The high temps get in to the realm of unstability. They may be acceptable to you, but the CPU might not like them. Components tolerance change over time. Here's a cheap trick. Knock the side off you machine and see if the temps drop. If so, run it with the side off for awhile and see if it still locks up.

Let us know what happens.

Stranger
11 Jun 2003, 06:02am
Nah, no overclocking or anything. The case cover has been off for a while now, so that's not part of the problem. It hasn't crashed for 2 days since I removed one of the SCSI cards, but now I'm doing backups at half speed and I'm not satisfied that the card was the problem, so I'll keep looking. I'll probably tear it down and rebuild it.

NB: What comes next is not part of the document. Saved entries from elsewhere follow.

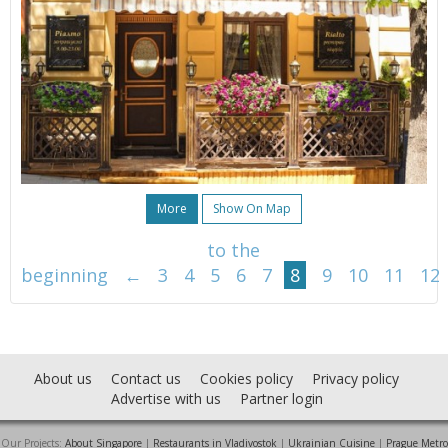
More
Show On Map
to the
beginning
←
3
4
5
6
7
8
9
10
11
12
About us
Contact us
Cookies policy
Privacy policy
Advertise with us
Partner login
Our Projects:
About Singapore
|
Restaurants in Vladivostok
|
Ukrainian Cuisine
|
Prague Metro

Flint - I looked over the board pretty thoroughly and didn't find any physical problems.

CCW
11 Jun 2003, 09:53am
Tear it down rebuild it, add one component at a time, then take it out, add another then do combinations of components to make sure they are all compatible. Time consuming. You might want to get a few (about 30) cfm of air going over the drves if they are going to be used intensively.

Craig

Stranger
11 Jun 2003, 09:43pm
I've finished rebuilding it and everything seems fine but now I have a new problem which I haven't encountered before. I'm trying to format the 200G WD drives (which have already been set up in a mirrored array via the rocketraid 133 card) but the formatting seems to slow down and eventually stop at 70% (and this is after 4 or 5 hours) and it never finishes. The card is compatible with 137+GB drives so I'm not sure what's going on.